About point 2): We provide to Aw6r, an estimation of the wallclock time under different bandwidth regime. We'll provide real results in the final paper, due to the lack of time/compute we had right now.

About point 3): you're asking about a completely different setting (async between replicas, heterogenous hardwares), which was very explicitly not the scope of this paper and moreover would require extensive infra change on our side: this is unrealistic to expect this during a rebuttal.

最终决定Accept

2025-07-08

This paper presents Streaming DiLoCo, an enhancement to the DiLoCo distributed training framework that reduces communication overhead through three key modifications: streaming parameter synchronization, computation-communication overlap, and gradient quantization. The work addresses a critical practical challenge in decentralized LLM training by dramatically reducing peak bandwidth requirements (up to 100×) while maintaining model quality comparable to standard approaches. The proposed method represents a well-engineered combination of existing techniques applied thoughtfully to the DiLoCo context, with strong empirical validation showing significant communication cost reductions without accuracy degradation. The comprehensive experimental evaluation includes scaling studies, ablation analyses, and downstream task performance assessment, demonstrating the practical value of the approach for bandwidth-constrained distributed training scenarios.

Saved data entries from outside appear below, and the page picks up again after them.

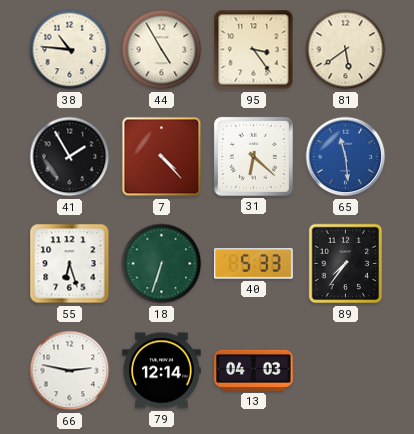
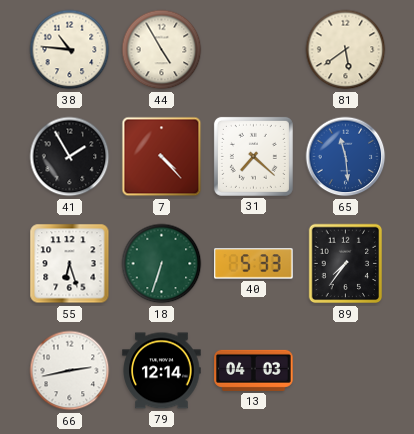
95: 3:24 -> none
31: 6:22 -> 7:22
66: 2:47 -> 2:43
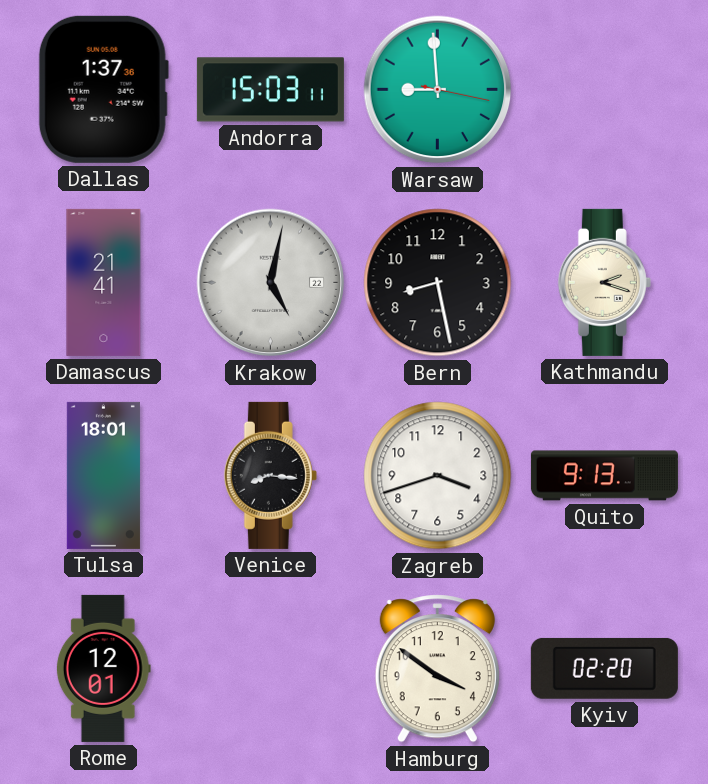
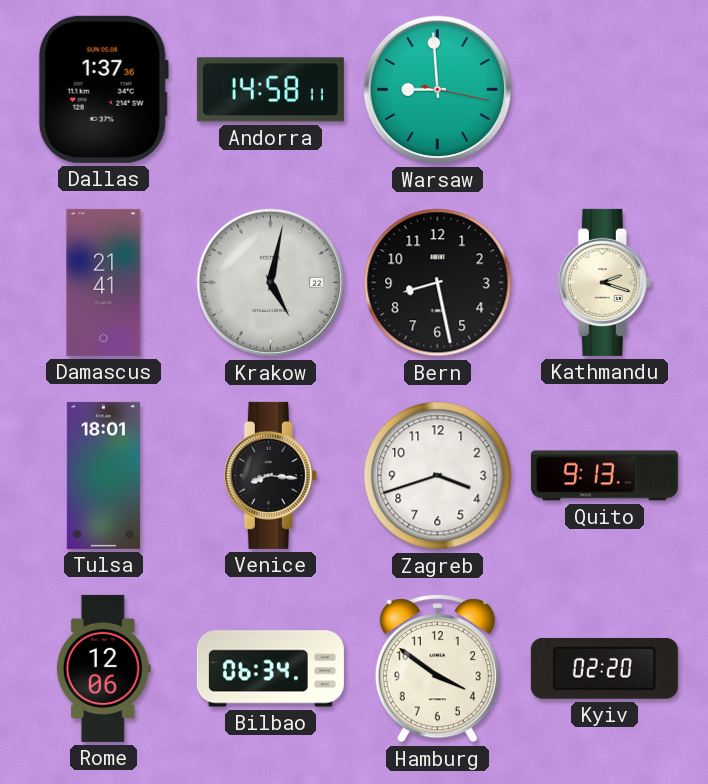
Andorra: 15:03 -> 14:58
Rome: 12:01 -> 12:06
Bilbao: none -> 06:34
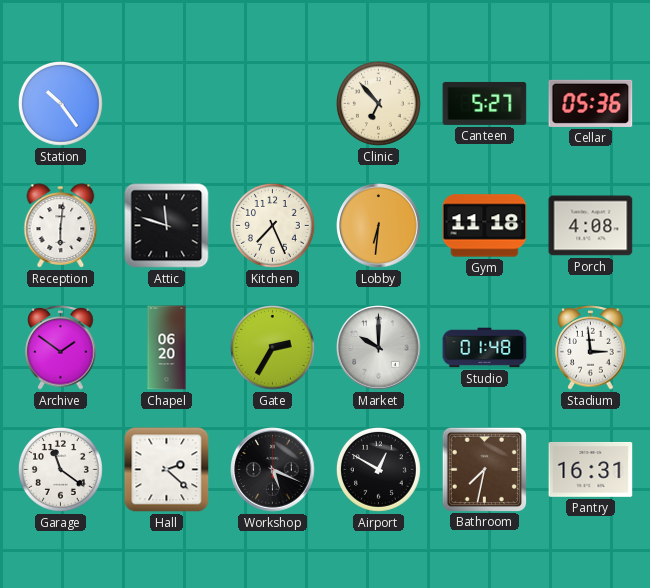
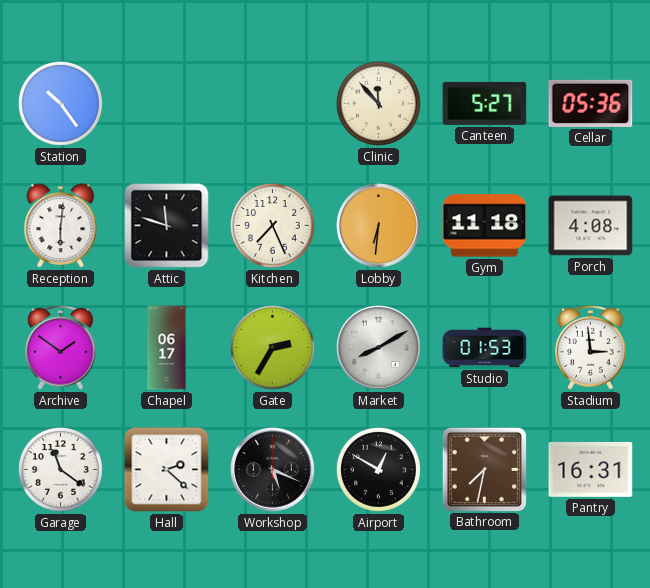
Clinic: 6:53 -> 11:53
Chapel: 06:20 -> 06:17
Market: 10:00 -> 8:10
Studio: 01:48 -> 01:53
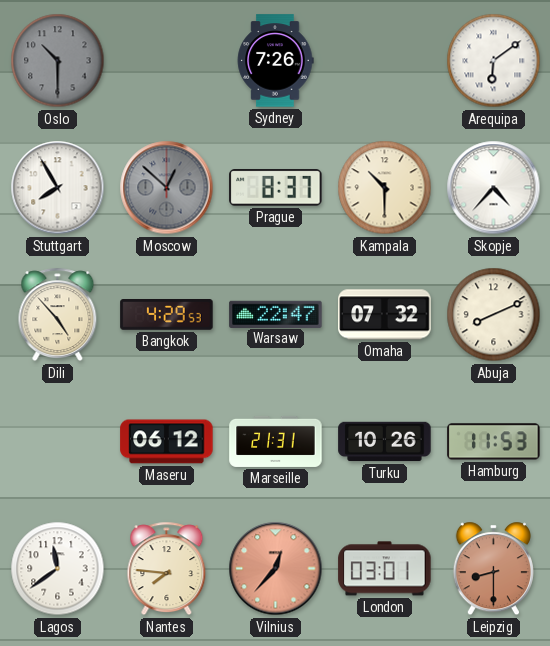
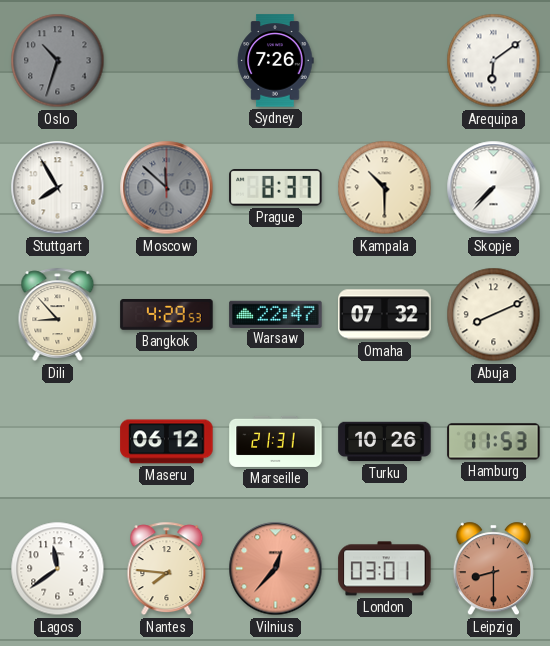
Oslo: 10:30 -> 10:33
Moscow: 12:52 -> 11:52
Skopje: 4:37 -> 7:37
Dili: 4:53 -> 8:53
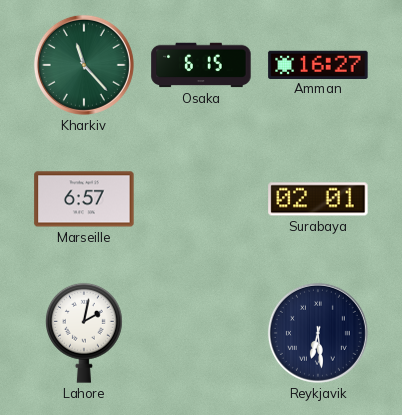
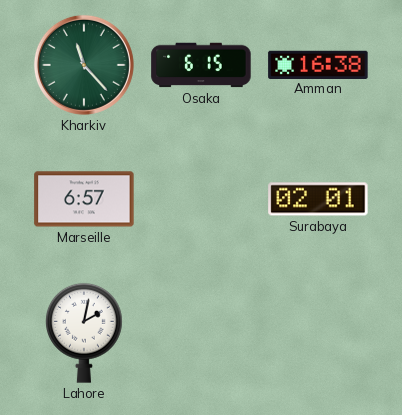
Amman: 16:27 -> 16:38
Reykjavik: 6:29 -> none
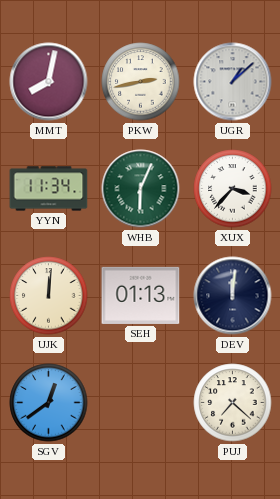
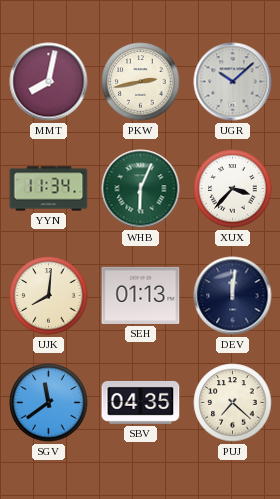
UGR: 1:08 -> 10:08
UJK: 12:01 -> 8:01
SGV: 12:39 -> 11:39
SBV: none -> 04:35
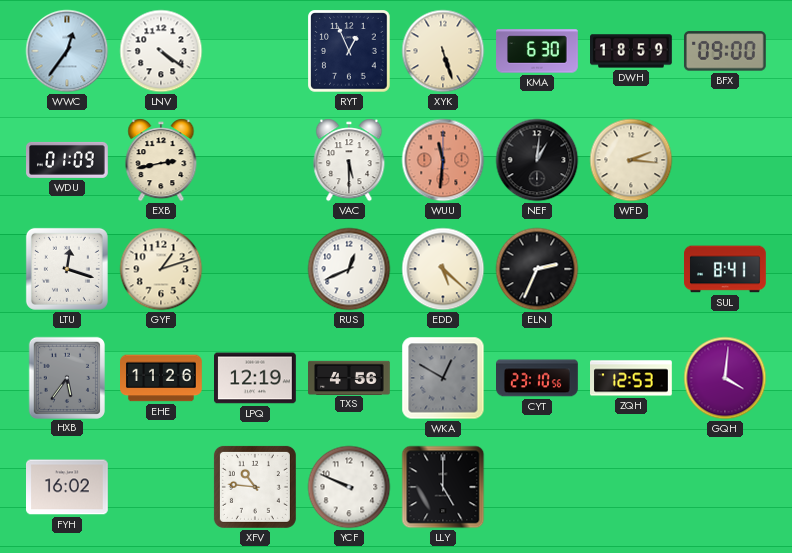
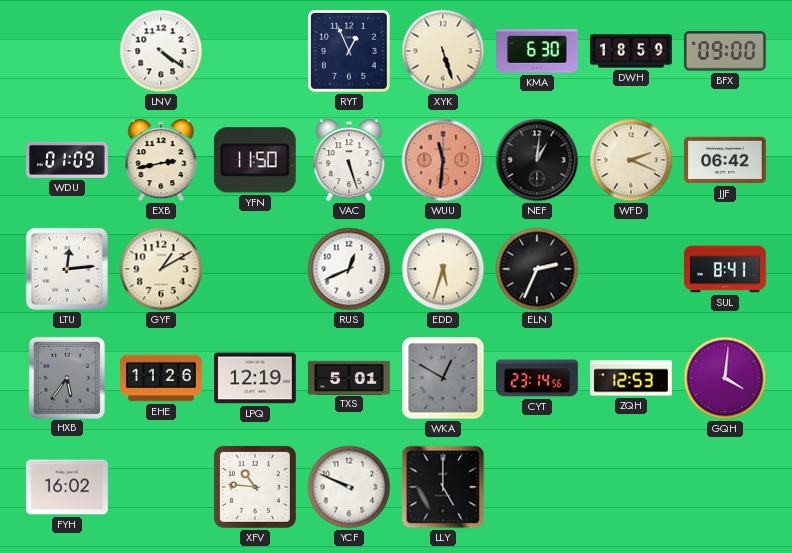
WWC: 12:36 -> none
YFN: none -> 11:50
VAC: 5:30 -> 5:27
WFD: 2:16 -> 2:19
JJF: none -> 06:42
LTU: 12:18 -> 12:14
GYF: 1:12 -> 1:10
EDD: 5:22 -> 5:33
TXS: 4:56 -> 5:01
CYT: 23:10 -> 23:14
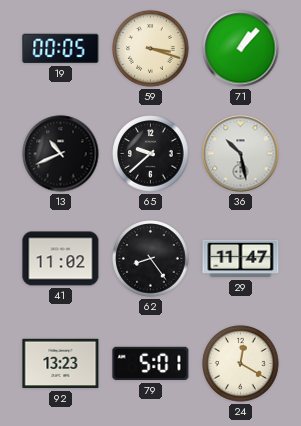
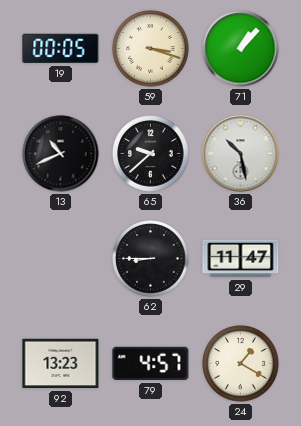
41: 11:02 -> none
62: 8:24 -> 8:45
79: 5:01 -> 4:57
24: 12:20 -> 1:20
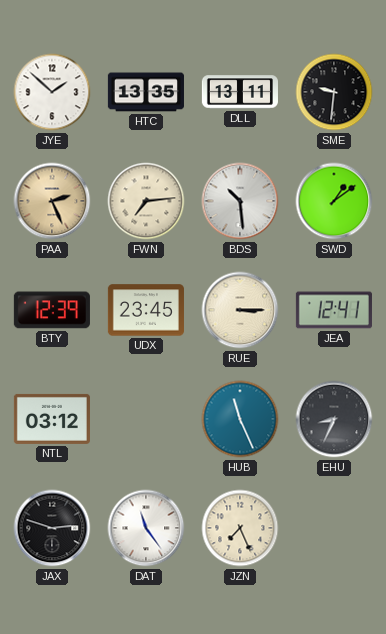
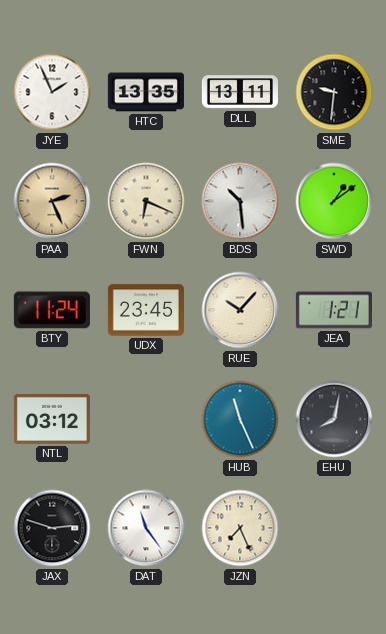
JYE: 1:52 -> 1:56
FWN: 7:14 -> 6:19
BTY: 12:39 -> 11:24
RUE: 3:15 -> 10:07
JEA: 12:41 -> 1:21
EHU: 8:34 -> 8:02
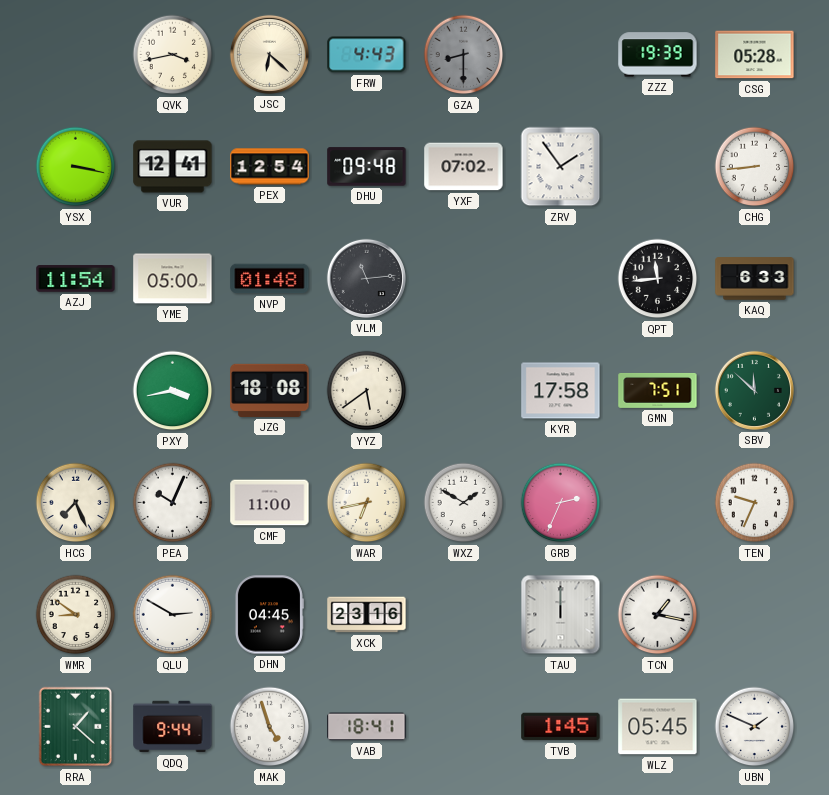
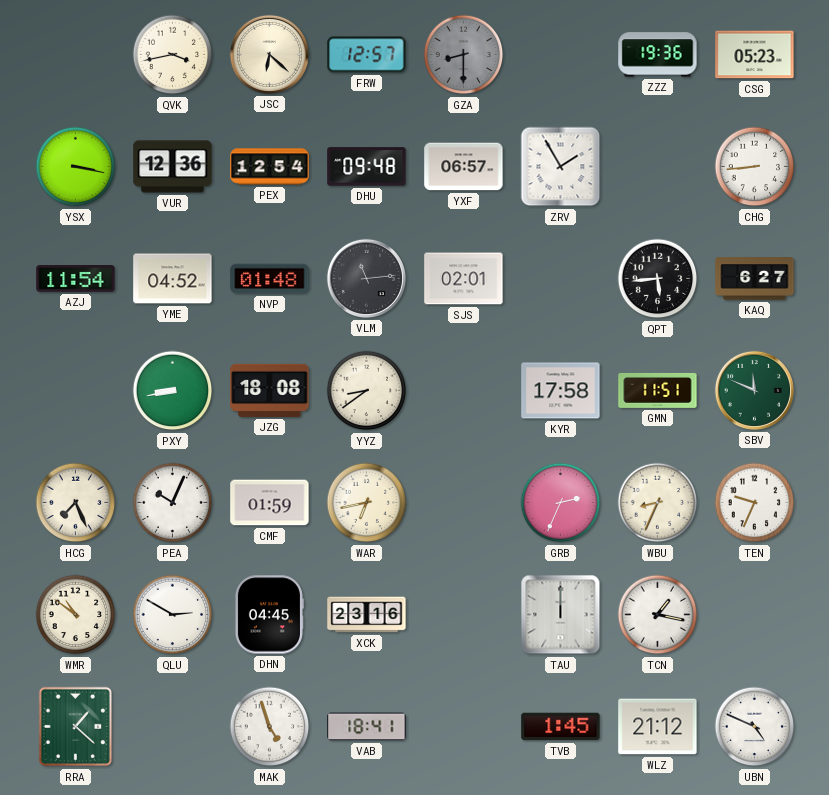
FRW: 4:43 -> 12:57
ZZZ: 19:39 -> 19:36
CSG: 05:28 -> 05:23
VUR: 12:41 -> 12:36
YXF: 07:02 -> 06:57
ZRV: 1:54 -> 1:55
YME: 05:00 -> 04:52
SJS: none -> 02:01
QPT: 11:44 -> 5:44
KAQ: 6:33 -> 6:27
PXY: 3:43 -> 8:43
YYZ: 5:39 -> 8:39
GMN: 7:51 -> 11:51
SBV: 11:52 -> 11:49
CMF: 11:00 -> 01:59
WXZ: 1:50 -> none
WBU: none -> 8:34
WMR: 8:51 -> 10:51
QDQ: 9:44 -> none
WLZ: 05:45 -> 21:12
UBN: 1:49 -> 4:49
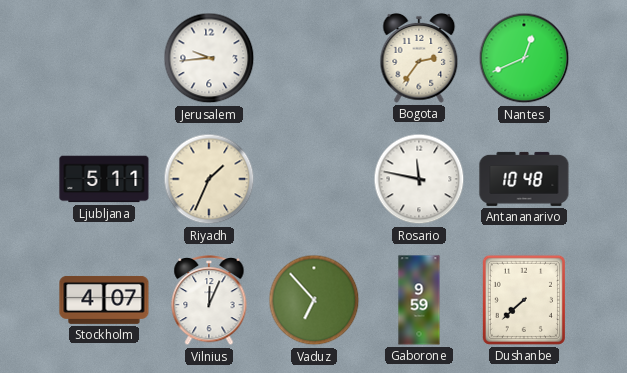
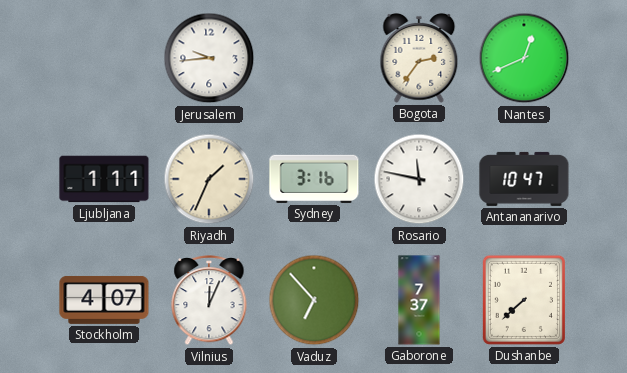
Ljubljana: 5:11 -> 1:11
Sydney: none -> 3:16
Antananarivo: 10:48 -> 10:47
Gaborone: 9:59 -> 7:37
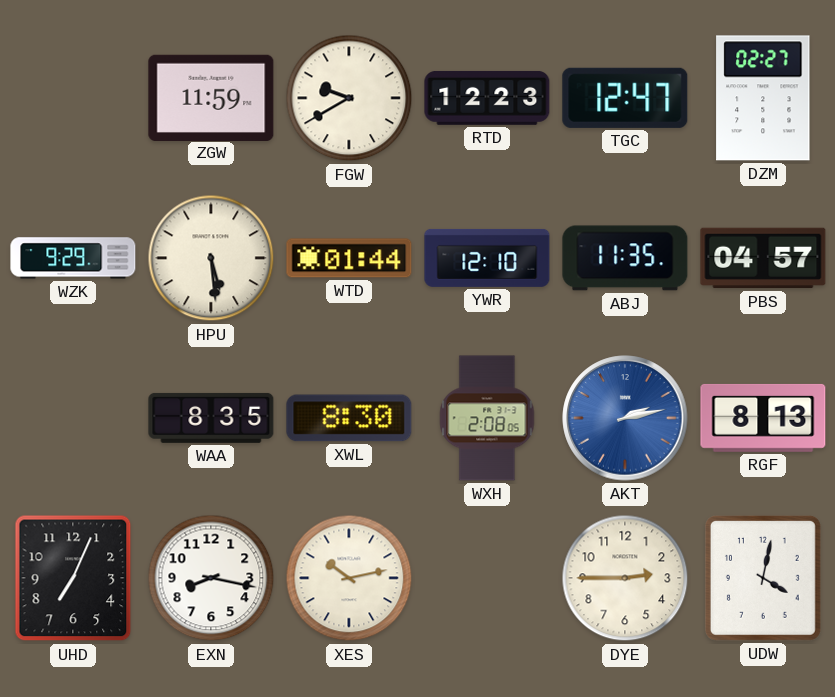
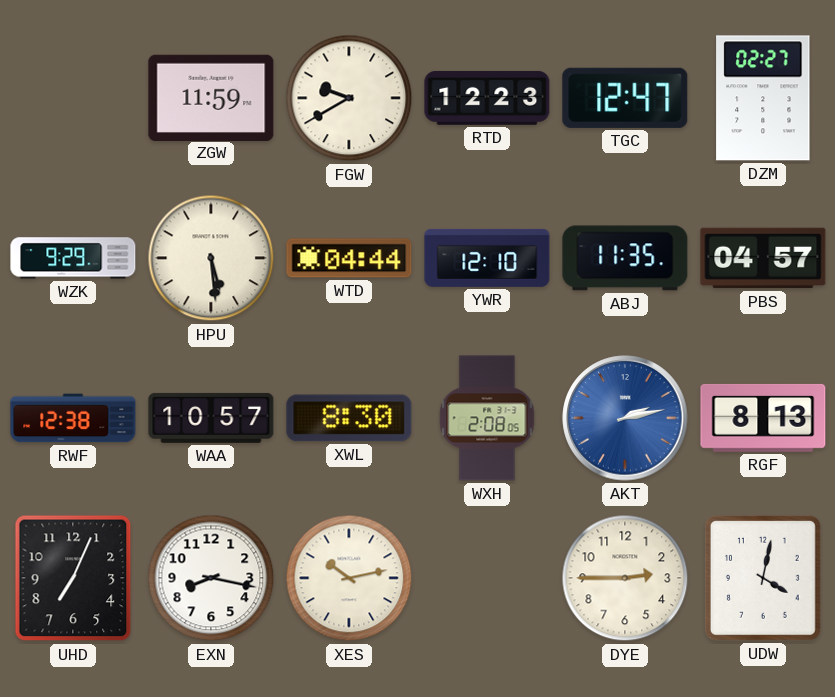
WTD: 01:44 -> 04:44
RWF: none -> 12:38
WAA: 8:35 -> 10:57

Pros: Simple improvements on DiLoCo that work well; addresses critical bandwidth bottlenecks in distributed training; achieves substantial communication cost reductions (up to 400×) while preserving model quality; comprehensive experimental evaluation with strong ablation studies.

Cons: Limited evaluation to relatively small models (≤4B parameters) and primarily 2-worker setups; lacks comparison with related communication-optimization methods. The work could be improved by adding analysis of scalability to larger numbers of asynchronous workers and going into the details of practical implementation.